**Task directions**
One exact copy of the listing is needed. It should contain no pictures.

**Excerpted records**

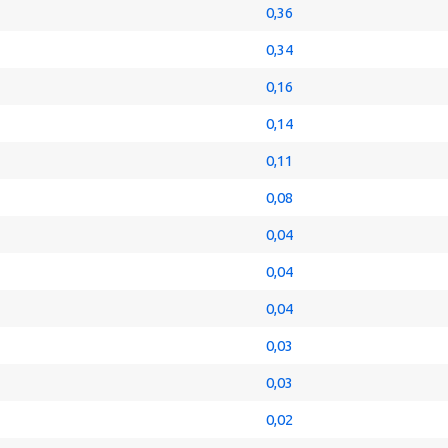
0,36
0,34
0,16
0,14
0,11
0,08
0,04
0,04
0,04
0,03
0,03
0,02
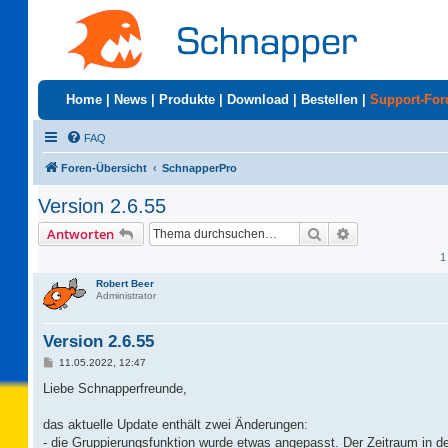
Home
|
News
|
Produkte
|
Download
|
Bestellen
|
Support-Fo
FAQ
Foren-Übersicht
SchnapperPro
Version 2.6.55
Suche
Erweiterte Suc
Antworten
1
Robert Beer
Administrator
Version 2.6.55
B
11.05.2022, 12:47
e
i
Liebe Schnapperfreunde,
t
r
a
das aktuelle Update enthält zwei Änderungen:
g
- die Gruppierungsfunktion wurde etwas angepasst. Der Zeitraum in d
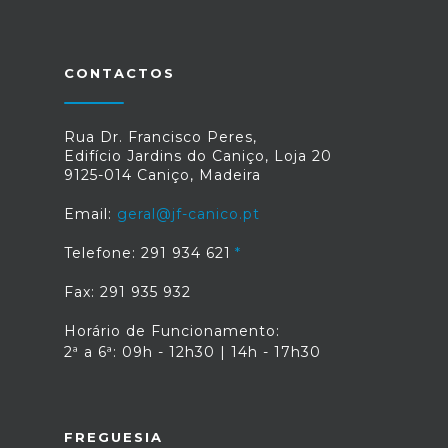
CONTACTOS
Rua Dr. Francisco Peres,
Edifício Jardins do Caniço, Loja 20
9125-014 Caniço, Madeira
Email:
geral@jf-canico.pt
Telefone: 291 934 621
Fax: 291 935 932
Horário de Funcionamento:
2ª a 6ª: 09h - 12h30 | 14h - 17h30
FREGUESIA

**Problem solution**
0,36
0,34
0,16
0,14
0,11
0,08
0,04
0,04
0,04
0,03
0,03
0,02
Home
|
News
|
Produkte
|
Download
|
Bestellen
|
Support-Fo
FAQ
Foren-Übersicht
SchnapperPro
Version 2.6.55
Suche
Erweiterte Suc
Antworten
1
Robert Beer
Administrator
Version 2.6.55
B
11.05.2022, 12:47
e
i
Liebe Schnapperfreunde,
t
r
a
das aktuelle Update enthält zwei Änderungen:
g
- die Gruppierungsfunktion wurde etwas angepasst. Der Zeitraum in d
CONTACTOS
Rua Dr. Francisco Peres,
Edifício Jardins do Caniço, Loja 20
9125-014 Caniço, Madeira
Email:
geral@jf-canico.pt
Telefone: 291 934 621
Fax: 291 935 932
Horário de Funcionamento:
2ª a 6ª: 09h - 12h30 | 14h - 17h30
FREGUESIA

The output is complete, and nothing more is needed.